++++ Input material ++++

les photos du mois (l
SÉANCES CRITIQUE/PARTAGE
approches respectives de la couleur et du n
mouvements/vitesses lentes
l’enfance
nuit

++++

**What to do**. Reproduce each of the entries exactly, omitting none.

**Exercise output**.
les photos du mois (l
SÉANCES CRITIQUE/PARTAGE
approches respectives de la couleur et du n
mouvements/vitesses lentes
l’enfance
nuit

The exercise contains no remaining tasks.